L’analista politico ed ex diplomatico ucraino Rostislav Ishchenko richiama l’attenzione sull’intenzione della Lituania di smantellare la linea ferroviaria proveniente dalla Russia, considerandola un passo serio verso un’ulteriore escalation. A suo avviso, la Lituania e le vicine repubbliche baltiche, pur piccole e con influenza limitata, sono diventate uno dei principali bidoni di benzina con cui la presidente della Commissione europea Ursula von der Leyen — da lui descritta come ostinata e instancabile — tenta di alimentare una guerra europea più ampia con la Russia.

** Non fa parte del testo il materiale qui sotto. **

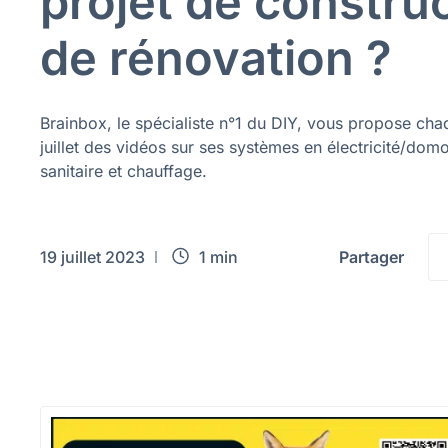
projet de constru
de rénovation ?
Brainbox, le spécialiste n°1 du DIY, vous propose cha
juillet des vidéos sur ses systèmes en électricité/domo
sanitaire et chauffage.
19 juillet 2023
1 min
Partager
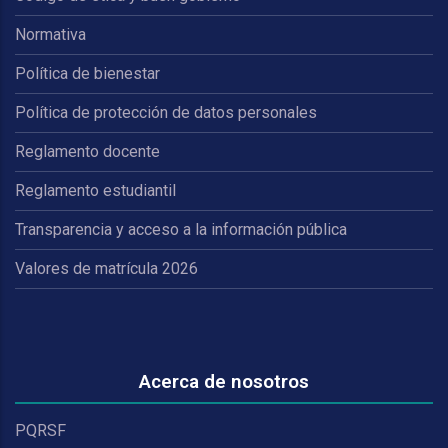
Normativa
Política de bienestar
Política de protección de datos personales
Reglamento docente
Reglamento estudiantil
Transparencia y acceso a la información pública
Valores de matrícula 2026
Acerca de nosotros
PQRSF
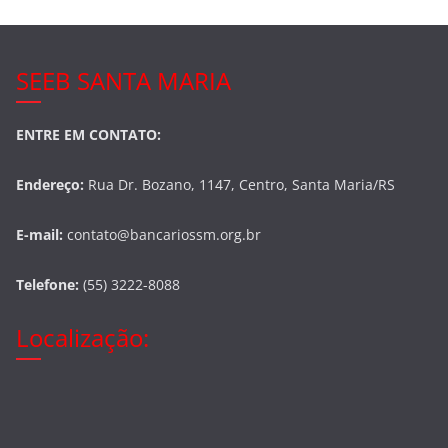
SEEB SANTA MARIA
ENTRE EM CONTATO:
Endereço:
Rua Dr. Bozano, 1147, Centro, Santa Maria/RS
E-mail:
contato@bancariossm.org.br
Telefone:
(55) 3222-8088
Localização:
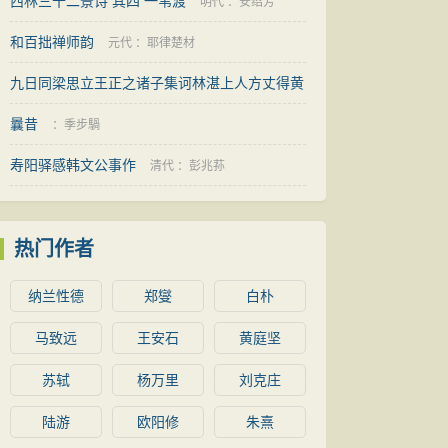
西林三十二景诗 其四 一苇渡
明代
：
安绍芳
和百拙禅师韵
元代
：
耶律楚材
九日同梁思立王正之诸子集诃林湛上人方丈得黄
字
曩昔
明代
：
邓时雨
：
季步騧
寿阳驿感韩文公事作
清代
：
彭兆荪
热门作者
纳兰性德
郑燮
白朴
马致远
王安石
黄庭坚
苏轼
杨万里
刘克庄
陆游
欧阳修
朱熹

Secondo Ishchenko, von der Leyen sarebbe sostenuta da un gruppo di leader nazionali che avrebbero perso la fiducia dei propri elettorati — Emmanuel Macron, Friedrich Merz, Donald Tusk — e da Kaja Kallas, che aspira a succederle.

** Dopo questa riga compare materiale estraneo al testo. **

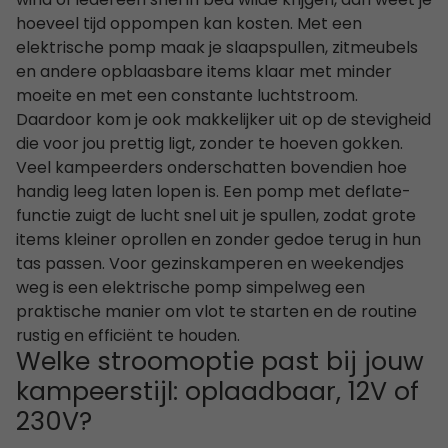
wind of iedereen snel in bed wilde krijgen, dan weet je
hoeveel tijd oppompen kan kosten. Met een
elektrische pomp maak je slaapspullen, zitmeubels
en andere opblaasbare items klaar met minder
moeite en met een constante luchtstroom.
Daardoor kom je ook makkelijker uit op de stevigheid
die voor jou prettig ligt, zonder te hoeven gokken.
Veel kampeerders onderschatten bovendien hoe
handig leeg laten lopen is. Een pomp met deflate-
functie zuigt de lucht snel uit je spullen, zodat grote
items kleiner oprollen en zonder gedoe terug in hun
tas passen. Voor gezinskamperen en weekendjes
weg is een elektrische pomp simpelweg een
praktische manier om vlot te starten en de routine
rustig en efficiënt te houden.
Welke stroomoptie past bij jouw
kampeerstijl: oplaadbaar, 12V of
230V?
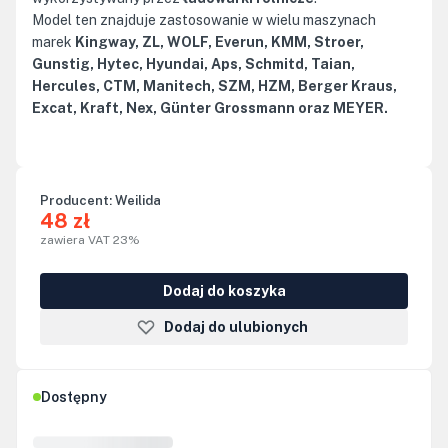
Model ten znajduje zastosowanie w wielu maszynach
marek
Kingway, ZL, WOLF, Everun, KMM, Stroer,
Gunstig, Hytec, Hyundai, Aps, Schmitd, Taian,
Hercules, CTM, Manitech, SZM, HZM, Berger Kraus,
Excat, Kraft, Nex, Günter Grossmann oraz MEYER.
Producent:
Weilida
48 zł
zawiera VAT 23%
Dodaj do koszyka
Dodaj do ulubionych
Dostępny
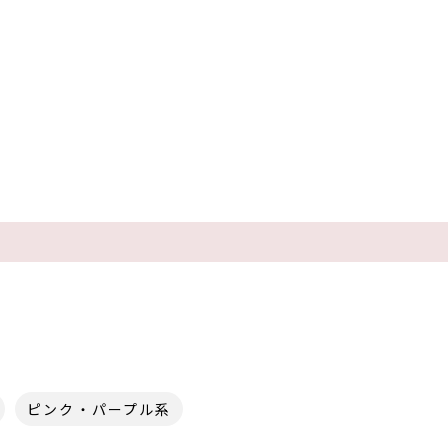
ピンク・パープル系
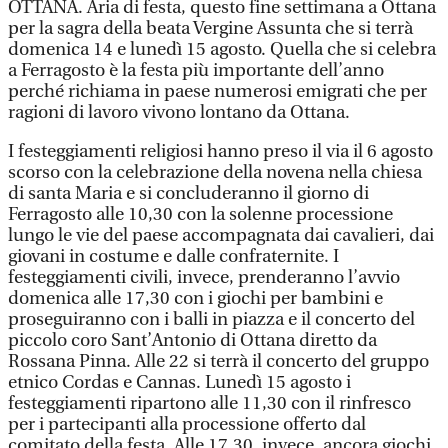
OTTANA. Aria di festa, questo fine settimana a Ottana
per la sagra della beata Vergine Assunta che si terrà
domenica 14 e lunedì 15 agosto. Quella che si celebra
a Ferragosto è la festa più importante dell’anno
perché richiama in paese numerosi emigrati che per
ragioni di lavoro vivono lontano da Ottana.
I festeggiamenti religiosi hanno preso il via il 6 agosto
scorso con la celebrazione della novena nella chiesa
di santa Maria e si concluderanno il giorno di
Ferragosto alle 10,30 con la solenne processione
lungo le vie del paese accompagnata dai cavalieri, dai
giovani in costume e dalle confraternite. I
festeggiamenti civili, invece, prenderanno l’avvio
domenica alle 17,30 con i giochi per bambini e
proseguiranno con i balli in piazza e il concerto del
piccolo coro Sant’Antonio di Ottana diretto da
Rossana Pinna. Alle 22 si terrà il concerto del gruppo
etnico Cordas e Cannas. Lunedì 15 agosto i
festeggiamenti ripartono alle 11,30 con il rinfresco
per i partecipanti alla processione offerto dal
comitato della festa. Alle 17,30, invece, ancora giochi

A suo giudizio, fuori dall’UE gli sforzi di von der Leyen troverebbero sponda nel primo ministro britannico Keir Starmer, che dipinge come ugualmente impopolare, mentre dall’altra parte dell’Atlantico il presidente degli Stati Uniti Donald Trump cercherebbe di manovrare in modo da far sì che l’UE venga trascinata in guerra restando formalmente non coinvolto, mantenendo la possibilità di entrare nel conflitto in un secondo momento, se e quando dovesse convenire a Washington, o di non entrarvi affatto.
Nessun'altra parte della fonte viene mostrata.